In the world of biology, mutualism describes the relationship between two organisms in which both
benefit from the interaction. In pollination, for example, the pollinator receives nectar or pollen from a plant, and in return, the plant receives a pollen transfer from the pollinator.
Fitting, then, that the relationship between UBC Botanical Garden and luxury tea purveyor TEALEAVES has developed into a cross-functional collaboration that is mutualism at its finest.
For the past five years, the Garden has worked with TEALEAVES on a number of initiatives, including a video showcasing our expedition research work in the Hoang Lien mountains of Vietnam and an herbal tea, Garden of Secrets, inspired by the tonics and medical elixirs often found in botanical gardens.
Most recently, TEALEAVES produced the film The Garden of Secrets in collaboration with the Garden. This philanthropic project advocates for the importance of botanical gardens as “idea libraries” that can provide valuable solutions to address biodiversity loss, human health, and climate change.
“The Garden of Secrets” from UBC Botanical Garden and TEALEAVES will be featured at the World Biodiversity Forum in Davos, Switzerland, February 23-28, 2020. Alongside a multi-disciplinary team of professionals and other garden colleagues, the Garden and TEALEAVES will discuss how solutions can arise from biomimicry: the practice of observing and using the lessons the natural world teaches to inspire innovation in science, design, engineering and public health.
The idea that a for-profit company can successfully team up with a not-for-profit academic institution like the Garden is something that Garden Director Patrick Lewis is particularly excited to explore.
“This is a special partnership,” says Lewis. “On the one hand, TEALEAVES is a for-profit company that speaks to a very specific audience. Their products can be found in Michelin-starred restaurants and hotels around the world. UBC Botanical Garden is an educational and scientific institution. Our world is academia. One would not automatically think of putting these two organizations together in a business union.”

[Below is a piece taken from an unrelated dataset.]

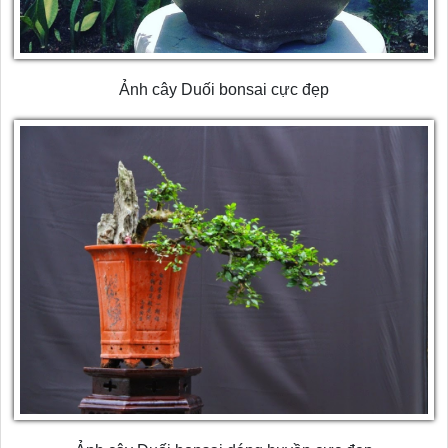
Ảnh cây Duối bonsai cực đẹp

The concept of mutualism is not lost on Lewis. “Both of our organizations are deeply concerned about the loss of biodiversity on the planet and are committed to the sustainability goals set by the United Nations,” he continues. “Together, we’ve been able to share our resources, networks, strategies and ideas. Because of this, we’ve been able to promote the idea that botanical gardens are ‘living libraries’to a much greater audience than ever before.”
Lana Sutherland, TEALEAVES Co-Founder and CEO, hopes that this extraordinary business model will become more commonplace in the future. “We want to help create a movement and demonstrate that the for-profit sector can be part of the solution, furthering the goals of the social and public sector through fostering multi-layered partnerships to address global challenges,”says Sutherland.